The Catalytic Combustion Hydrogen Sensor SRE1012 is a reliable and cost-effective solution for detecting hydrogen in explosive environments. This sensor operates based on the principle of catalytic combustion, where hydrogen reacts with oxygen on the surface of a catalyst, generating heat that is detected by a thermistor. The sensor is designed to be intrinsically safe and is certified for use in Zone 1 and Zone 2 explosive atmospheres.

MEMS Hydrogen Gas Sensor SMD1012

The MEMS Hydrogen Gas Sensor SMD1012 is a high-performance hydrogen sensor that utilizes microelectromechanical systems (MEMS) technology. This sensor offers high sensitivity, fast response time, and low power consumption, making it suitable for a wide range of applications, including those in explosive environments.

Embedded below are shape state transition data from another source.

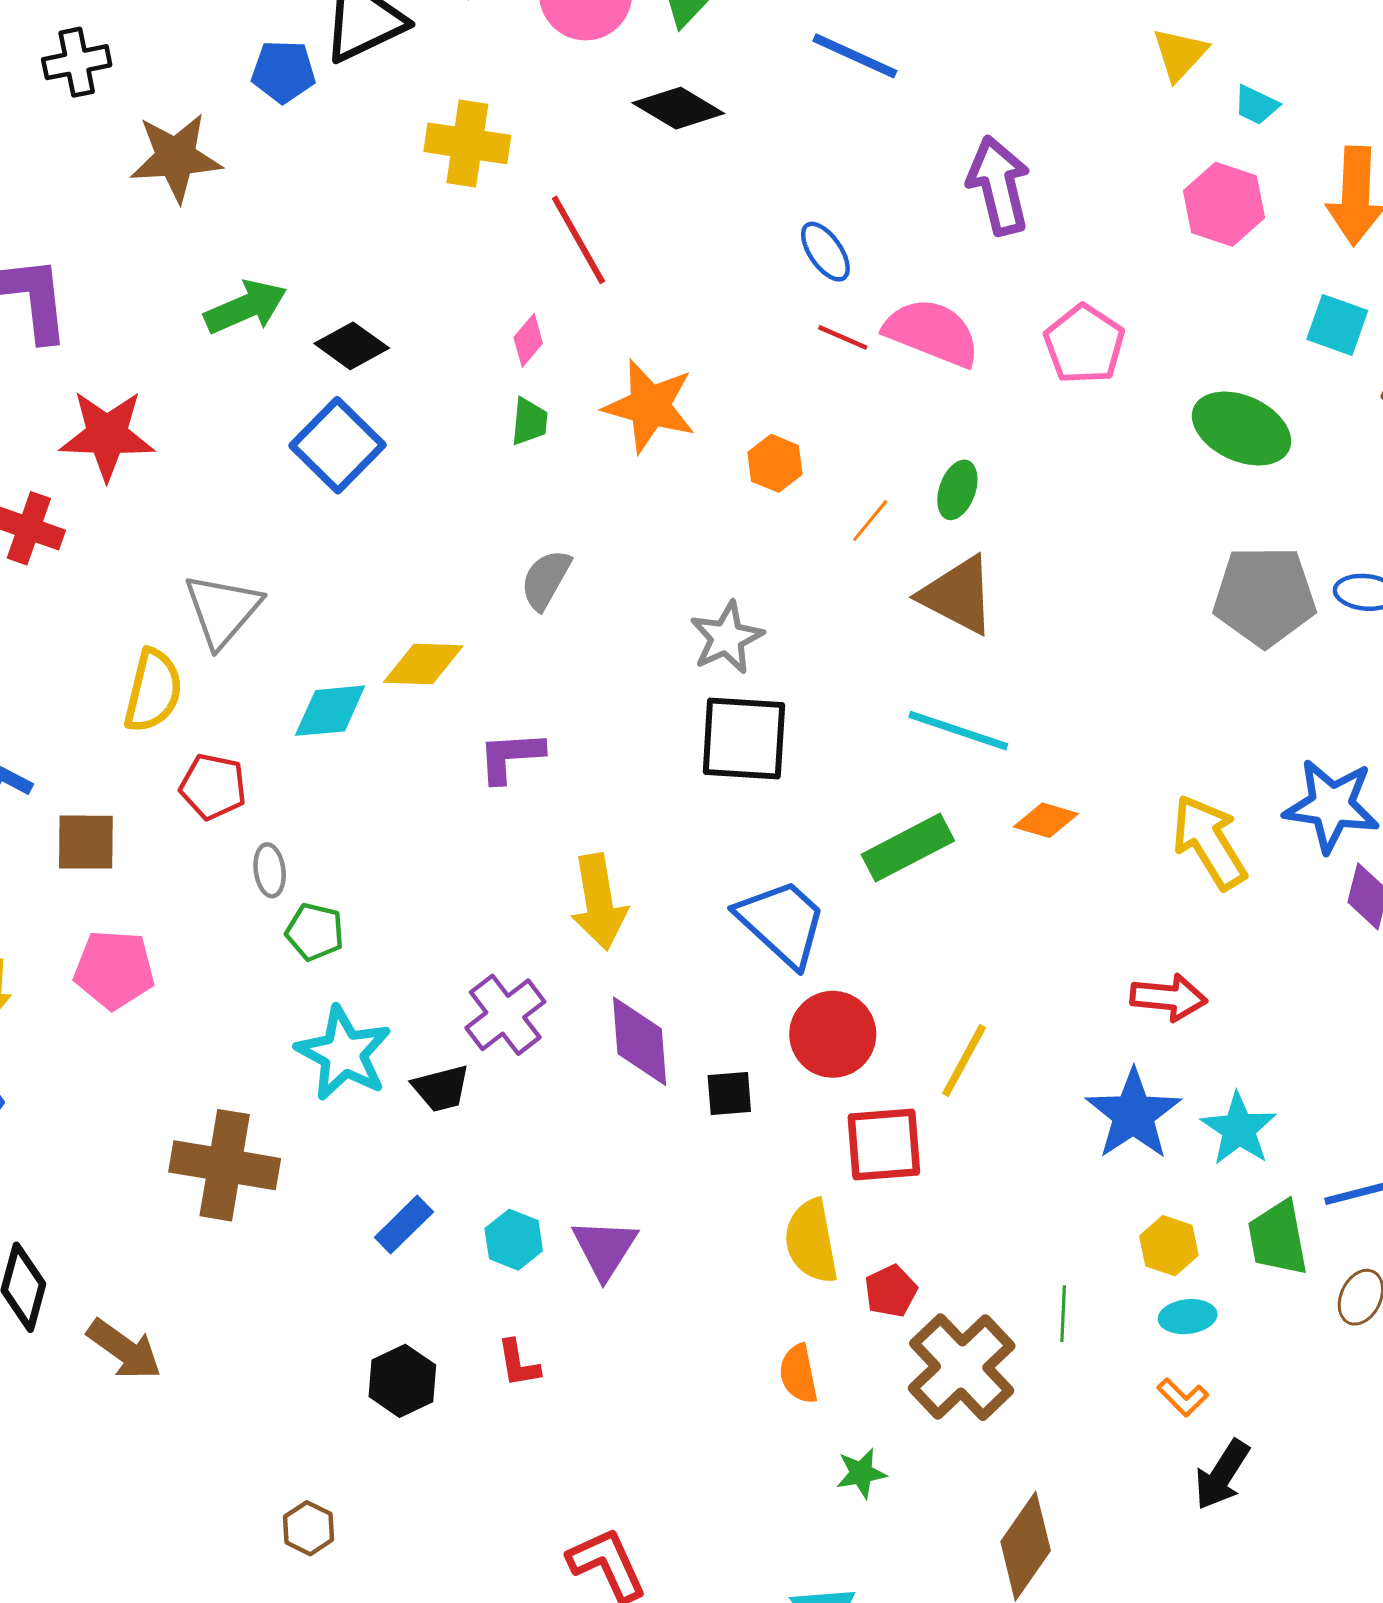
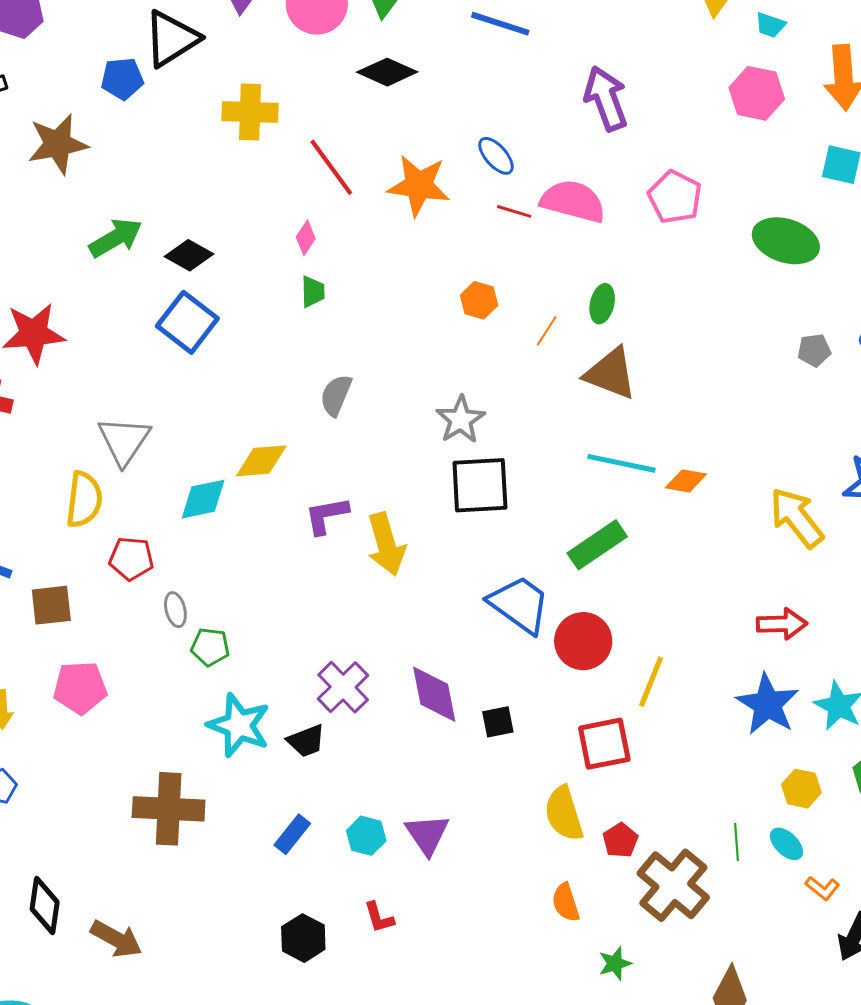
orange star: (650, 406) -> (419, 185), moved
gray pentagon: (1264, 596) -> (814, 350), size x0.5
orange diamond: (1046, 820) -> (686, 481), moved
yellow arrow: (599, 902) -> (386, 544), moved
red circle: (833, 1034) -> (583, 641), moved
cyan ellipse: (1188, 1317) -> (786, 844), moved, turned 57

The sensor is designed to be intrinsically safe and is certified for use in Zone 2 explosive atmospheres.

Conclusion

In conclusion, electrochemical hydrogen sensors can be used in explosive environments, provided that they are designed and certified to meet the relevant explosion protection requirements. Intrinsic safety is a key consideration when using these sensors in explosive atmospheres, and proper installation and maintenance are essential to ensure their safe and reliable operation. At our company, we offer a range of hydrogen sensors that are suitable for use in explosive environments, including the Catalytic Combustion Hydrogen Sensor SRE1012 and the MEMS Hydrogen Gas Sensor SMD1012. If you are interested in learning more about our products or have any questions regarding the use of hydrogen sensors in explosive environments, please do not hesitate to contact us for further discussion and potential procurement.

References

• IEC 60079-11: Explosive atmospheres - Part 11: Equipment protection by intrinsic safety "i".
• ATEX Directive 2014/34/EU: Equipment and protective systems intended for use in potentially explosive atmospheres.
• UL 913: Standard for Intrinsically Safe Apparatus and Associated Apparatus for Use in Class I, II, and III, Division 1, Hazardous (Classified) Locations.